9/11 was really bad. For New Yorkers. For the US. For peace in our time. I worry that this will be the defining event of a generation, like the Kennedy assassinations were for my parents. “Where were you when …?” will be that thing we all talk about, over wine, with friends new and old, as we drink and shake our heads. That thought makes my head hurt.
And as bad as 9/11 was, it’s just one of many such dotting my own personal pinball machine. The shooting in Newtown was no more directly relevant to me than was 9/11; no one I personally know was killed or hurt. Doesn’t stop the photo montage of kids, families, and empty seats at the dinner table. These events are still actinic in my mind’s eye, still too awful to really see. Roaming now, the highlight reel flashes over the tragedies of mundane illness, to the bolt-from-the-blue freak accidents, to global catastrophes like hurricanes, tidal waves and other “acts of God”. The acts of Man mark the shift from bile to fire, but with decades of war, struggle, and death, it’s so easy to roll them all up and condemn them as “inhumane”, and lose sight of that little girl with her parents’ blood on her hands as she wails. This is where the lamp burns through my mental filmstrip and everything goes white and hot. How utterly common that sight is across our little rock. Common now, and common for most of our history.

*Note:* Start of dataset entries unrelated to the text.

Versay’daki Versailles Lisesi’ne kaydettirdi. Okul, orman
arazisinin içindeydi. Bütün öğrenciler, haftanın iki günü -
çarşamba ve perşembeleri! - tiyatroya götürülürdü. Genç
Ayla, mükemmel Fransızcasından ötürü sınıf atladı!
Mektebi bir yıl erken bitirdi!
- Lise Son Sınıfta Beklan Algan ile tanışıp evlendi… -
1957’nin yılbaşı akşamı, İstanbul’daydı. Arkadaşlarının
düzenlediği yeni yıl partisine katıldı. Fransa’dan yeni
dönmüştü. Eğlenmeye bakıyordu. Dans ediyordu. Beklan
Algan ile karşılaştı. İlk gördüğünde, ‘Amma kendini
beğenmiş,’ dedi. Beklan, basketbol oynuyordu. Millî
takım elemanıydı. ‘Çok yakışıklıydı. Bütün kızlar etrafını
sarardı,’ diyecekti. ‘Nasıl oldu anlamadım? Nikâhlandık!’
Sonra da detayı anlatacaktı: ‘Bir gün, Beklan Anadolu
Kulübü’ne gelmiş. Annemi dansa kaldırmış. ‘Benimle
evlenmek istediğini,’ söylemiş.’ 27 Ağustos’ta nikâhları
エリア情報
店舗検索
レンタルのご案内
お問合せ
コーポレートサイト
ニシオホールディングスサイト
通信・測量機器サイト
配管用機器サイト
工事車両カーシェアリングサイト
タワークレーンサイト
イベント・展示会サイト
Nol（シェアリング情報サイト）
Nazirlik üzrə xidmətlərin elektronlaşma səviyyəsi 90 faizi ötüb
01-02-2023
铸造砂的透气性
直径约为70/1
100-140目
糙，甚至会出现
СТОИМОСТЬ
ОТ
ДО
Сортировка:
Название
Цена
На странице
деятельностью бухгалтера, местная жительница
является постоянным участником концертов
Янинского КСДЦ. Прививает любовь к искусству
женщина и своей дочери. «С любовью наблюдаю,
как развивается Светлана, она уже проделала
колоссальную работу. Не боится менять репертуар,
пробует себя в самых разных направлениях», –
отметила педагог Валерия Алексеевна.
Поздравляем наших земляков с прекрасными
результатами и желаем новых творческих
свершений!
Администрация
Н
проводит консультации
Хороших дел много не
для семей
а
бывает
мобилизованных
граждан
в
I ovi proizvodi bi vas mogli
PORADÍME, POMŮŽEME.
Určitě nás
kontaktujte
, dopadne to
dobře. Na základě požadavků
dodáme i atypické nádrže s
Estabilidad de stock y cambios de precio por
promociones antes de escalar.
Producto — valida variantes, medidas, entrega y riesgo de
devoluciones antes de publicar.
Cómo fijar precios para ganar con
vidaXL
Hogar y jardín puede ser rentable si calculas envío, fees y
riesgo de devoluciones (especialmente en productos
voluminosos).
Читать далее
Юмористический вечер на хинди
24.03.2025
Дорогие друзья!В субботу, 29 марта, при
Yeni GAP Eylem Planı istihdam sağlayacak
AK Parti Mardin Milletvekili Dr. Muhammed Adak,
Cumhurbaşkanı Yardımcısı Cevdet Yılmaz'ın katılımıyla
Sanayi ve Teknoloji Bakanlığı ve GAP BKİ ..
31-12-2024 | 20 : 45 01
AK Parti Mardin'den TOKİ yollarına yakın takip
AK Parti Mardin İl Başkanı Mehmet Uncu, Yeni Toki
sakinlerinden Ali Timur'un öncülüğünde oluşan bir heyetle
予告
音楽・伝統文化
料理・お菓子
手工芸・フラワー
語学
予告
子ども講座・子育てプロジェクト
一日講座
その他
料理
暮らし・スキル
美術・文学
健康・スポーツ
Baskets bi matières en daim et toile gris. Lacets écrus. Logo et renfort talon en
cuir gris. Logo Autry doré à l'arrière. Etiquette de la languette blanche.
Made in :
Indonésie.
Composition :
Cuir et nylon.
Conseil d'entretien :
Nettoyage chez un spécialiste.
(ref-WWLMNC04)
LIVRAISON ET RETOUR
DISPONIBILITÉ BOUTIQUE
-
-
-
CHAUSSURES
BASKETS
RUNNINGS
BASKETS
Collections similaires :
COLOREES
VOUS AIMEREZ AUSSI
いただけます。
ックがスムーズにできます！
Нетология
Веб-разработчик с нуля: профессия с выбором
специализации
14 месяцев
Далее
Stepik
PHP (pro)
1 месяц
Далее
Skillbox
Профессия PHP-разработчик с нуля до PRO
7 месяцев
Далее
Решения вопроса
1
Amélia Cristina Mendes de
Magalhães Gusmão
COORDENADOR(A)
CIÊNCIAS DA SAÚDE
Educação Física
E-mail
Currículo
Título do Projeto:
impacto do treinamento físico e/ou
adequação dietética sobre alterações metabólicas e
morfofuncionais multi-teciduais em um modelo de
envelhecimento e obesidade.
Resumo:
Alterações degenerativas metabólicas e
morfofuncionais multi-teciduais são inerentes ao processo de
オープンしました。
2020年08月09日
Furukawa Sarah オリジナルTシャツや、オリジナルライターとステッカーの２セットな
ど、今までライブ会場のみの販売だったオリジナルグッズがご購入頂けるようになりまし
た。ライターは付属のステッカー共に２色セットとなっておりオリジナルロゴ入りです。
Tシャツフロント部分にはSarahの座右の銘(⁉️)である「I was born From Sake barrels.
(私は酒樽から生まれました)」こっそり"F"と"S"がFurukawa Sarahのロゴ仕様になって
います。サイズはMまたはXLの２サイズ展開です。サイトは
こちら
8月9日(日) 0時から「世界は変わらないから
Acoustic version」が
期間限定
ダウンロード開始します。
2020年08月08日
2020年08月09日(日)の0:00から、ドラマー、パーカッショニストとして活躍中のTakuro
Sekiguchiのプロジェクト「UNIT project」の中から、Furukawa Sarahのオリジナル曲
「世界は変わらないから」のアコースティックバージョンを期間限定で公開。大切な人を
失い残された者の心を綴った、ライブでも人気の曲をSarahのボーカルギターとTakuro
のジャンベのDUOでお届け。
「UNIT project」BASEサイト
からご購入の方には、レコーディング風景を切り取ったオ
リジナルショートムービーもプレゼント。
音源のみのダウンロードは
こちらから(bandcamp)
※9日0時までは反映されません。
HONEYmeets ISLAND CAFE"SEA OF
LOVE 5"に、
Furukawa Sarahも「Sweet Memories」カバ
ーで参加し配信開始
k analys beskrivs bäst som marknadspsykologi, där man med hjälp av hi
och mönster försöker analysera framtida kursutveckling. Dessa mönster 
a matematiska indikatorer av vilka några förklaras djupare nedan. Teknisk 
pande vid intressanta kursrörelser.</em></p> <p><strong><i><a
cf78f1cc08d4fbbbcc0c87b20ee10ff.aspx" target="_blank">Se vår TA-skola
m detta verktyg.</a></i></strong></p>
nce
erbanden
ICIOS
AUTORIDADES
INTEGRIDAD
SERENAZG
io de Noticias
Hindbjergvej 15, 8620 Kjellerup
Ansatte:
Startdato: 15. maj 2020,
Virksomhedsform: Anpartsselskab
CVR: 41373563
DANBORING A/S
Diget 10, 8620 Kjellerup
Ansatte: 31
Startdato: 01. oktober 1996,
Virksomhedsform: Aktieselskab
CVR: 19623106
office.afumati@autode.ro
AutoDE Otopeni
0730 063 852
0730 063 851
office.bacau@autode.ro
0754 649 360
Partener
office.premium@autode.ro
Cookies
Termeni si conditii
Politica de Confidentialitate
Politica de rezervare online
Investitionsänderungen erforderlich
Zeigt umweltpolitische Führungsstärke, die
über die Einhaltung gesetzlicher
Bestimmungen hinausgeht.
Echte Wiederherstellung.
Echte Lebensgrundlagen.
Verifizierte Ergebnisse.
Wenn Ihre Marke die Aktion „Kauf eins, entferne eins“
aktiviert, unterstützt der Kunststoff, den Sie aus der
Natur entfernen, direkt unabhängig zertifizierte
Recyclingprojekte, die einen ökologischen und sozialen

We’re a dirty, messy, and altogether beastly bunch.
I say all this after spending an hour just staring at my record collection. I had a bit of time between “things” this morning, and perhaps foolishly tried to shake my mood off like a dog. Failing that, hopefully deflect it a bit. Ha.
I picked up Copland. Dropped it on the turntable. Turned up Fanfare for the Common Man.
… and drifted ….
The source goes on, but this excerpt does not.